Nowadays, I rarely think about my eating disorder. It’s like I’ve forgotten that it happened. It’s simply not a part of me or my life anymore. I’ve so moved beyond it and now have a normal life. But when I do very occasionally reflect on that time of my life, I get terribly sad and really remorseful.

You see, I’m absolutely convinced that my eating disorder would have quickly come and gone and would never have progressed to the extent it did if I’d known what I know now about nutrition and the importance of protein, healthy oils, vegetables, fruits and the addictive qualties of sugar and simple carbs. I’m not discounting the emotional component, but I think I could have moved through it rapidly if I hadn’t been eating sweets and those processed grains or what I call "culprit carbs."

If you suffer from bulimia and anorexia as I once did, I just know that you’ll find my book SUGAR SHOCK! to contain some ahah! information that sheds light on why it can be very hard to lick this eating disorder. Eating sweets and culprit carbs is very tied into bulimia, as some researchers revealed to me. (You’ll definitely want to check out Chapter 9, "Proof Pours In: New Studies Show That You Can Become Dependent on Sweets.")

Although I felt sad after reading this article, I now feel very exhilarated and excited, because I know the power and joy that comes from leaving the miserable, sugar-addicted, eating-disorder-plagued Connie behind, and I’m now on a mission to bring hope to sugar sufferers everywhere, many of whom may be now in the depths of bulimia. (As it was, to clarify, first I conquered the eating disorder and then years later dealt with the sugar issues.
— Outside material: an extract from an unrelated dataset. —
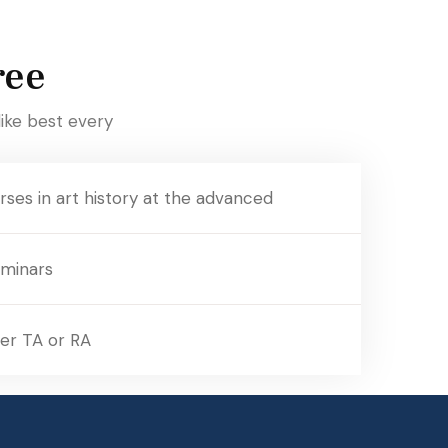
ree
ike best every
ses in art history at the advanced
eminars
er TA or RA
You can lick them both at the same time, I believe.)

Even if you don’t suffer from an eating disorder, I highly recommend that you read this compelling "My Turn Online" piece in which the anorexic Emma so very bravely confronts "the depression, fear and hopelessness that," as she put it, "ache far more than a bony body."

Just listen to her honest glimpse at this disease." Eating disorders are abusive, selfish, vacuous and deadly—but the media glamorizes them by giving them attention, even when showing a skeletal model on the verge of death."
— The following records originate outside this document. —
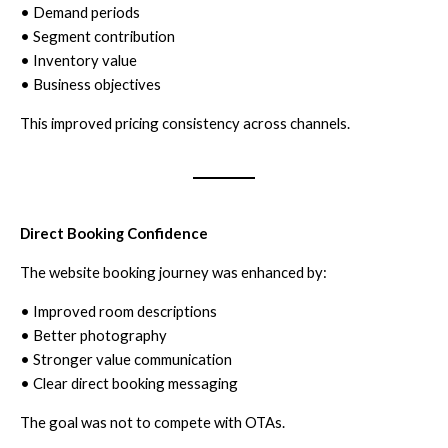
• Demand periods
• Segment contribution
• Inventory value
• Business objectives
This improved pricing consistency across channels.
Direct Booking Confidence
The website booking journey was enhanced by:
• Improved room descriptions
• Better photography
• Stronger value communication
• Clear direct booking messaging
The goal was not to compete with OTAs.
Please know, sugar addicts, bulimics and anorexics out there — as well as overweight and obese people — you do not need to suffer. You can break free from your seemingly hopeless situation. And my intention — however lofty it may sound — is to help millions of you to do just that.

I invite you to begin to receive help by getting my book SUGAR SHOCK! now.

Again, all you sugar addicts, bulimics and anorexics out there, my thoughts and warmest wishes are with you.

Let me repeat, because I feel so very strongly about this: You can triumph over your sugar habit, eating disorder or binge-eating symdrome. I’m now living proof that you can squash those habits to smithereens and reclaim a joyous, fulfilling, healthy life instead.